The same question always stuns me when a young couple present their new baby for baptism, and solemnly commit themselves to the immense task of being faithful models and guides for that child for decades to come. How can this be possible for ordinary humans? And the question rises yet again when I see a young man commit himself to serve faithfully as a priest for the rest of his life. How can this be possible for a mere human being?

Sometimes all of this surely does seem impossible.  Sometimes all these solemnly-spoken commitments to be a faithful spouse, or parent, or priest seem just wishful thinking. And for all too many of us that’s how things actually turn out. But in today’s gospel, Jesus tells us that’s not the way things have to turn out, even with all our flaws and limitations. In this gospel, Jesus says the impossible is possible: we can be part of his kingdom, we can become the wonderful spouses, parents, and friends that we long to be, but so often have not been.

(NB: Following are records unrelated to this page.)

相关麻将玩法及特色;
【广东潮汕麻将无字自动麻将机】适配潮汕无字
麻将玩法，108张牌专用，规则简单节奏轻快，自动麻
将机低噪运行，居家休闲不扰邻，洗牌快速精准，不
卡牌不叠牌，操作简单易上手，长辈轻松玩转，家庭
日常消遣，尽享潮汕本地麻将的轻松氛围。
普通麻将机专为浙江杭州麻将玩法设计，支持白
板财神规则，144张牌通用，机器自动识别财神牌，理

And how is this to happen?  Jesus says quite simply, we must become like little children! But what are little children really like?  And what makes them different from most of us?  First of all they know they’re little, and they know that in order to live they need the help of people who love them. It doesn’t even occur to them to pose as invincible or seriously pretend to be what they are not. Little children trust the people they meet, and they presume the best about them. (That’s why they get all those lectures about taking no rides from strangers.) They don’t label others as enemies before there’s reason to do so.

Little children think of everything as possible and worth trying. You don’t hear a little child saying “you can’t do that” or “it’ll never work.” What you do hear is “when can we start”? Little children are compassionate to those who are even smaller and more helpless than themselves. Legions of stray cats, scrawny dogs, and birds with broken wings could testify to that.

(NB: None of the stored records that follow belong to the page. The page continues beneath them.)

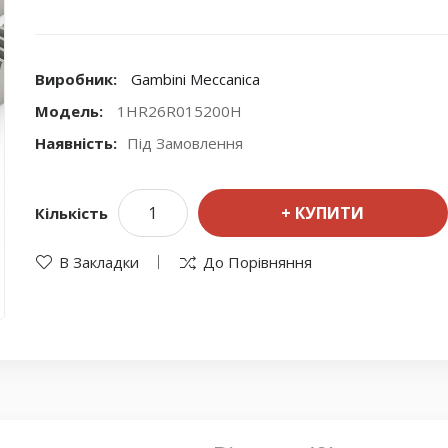
Виробник:
Gambini Meccanica
Модель:
1HR26R015200H
Наявність:
Під Замовлення
КУПИТИ
Кількість
В Закладки
До Порівняння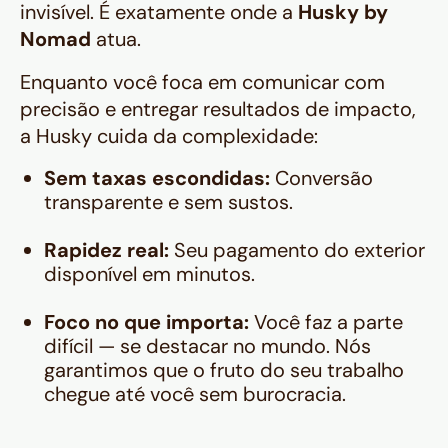
invisível. É exatamente onde a
Husky by
Nomad
atua.
Enquanto você foca em comunicar com
precisão e entregar resultados de impacto,
a Husky cuida da complexidade:
Sem taxas escondidas:
Conversão
transparente e sem sustos.
Rapidez real:
Seu pagamento do exterior
disponível em minutos.
Foco no que importa:
Você faz a parte
difícil — se destacar no mundo. Nós
garantimos que o fruto do seu trabalho
chegue até você sem burocracia.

Little children lack the attention span of adults. They have little physical strength, few skills, and only the sparsest of knowledge about the world. Yet they have what matters: they are transparently open and receptive to people, to God, to life. And that means that all that is good can get into their lives and help them.

Imagine what wonderful spouses, parents, and friends we could be — even with all our faults — if only our hearts were that open and receptive.  No love, no joy, no person would ever be locked out. God and his whole universe would be inside working for us and filling in those parts of us that are damaged or weak. That is Jesus’ promise: we will get all that just by doing what little children know how to do, by opening the doors of our hearts.

So let us begin now by opening our hearts in prayer:

Lord, hold us in the palm of your hand and show us once more how to be like little children.  Help us to lay aside our masks and our pretensions, and teach us to trust, to hope, and never to fear.  Let our hearts become so open, so transparent, and so wide that every person and every love may find there a home.  Amen.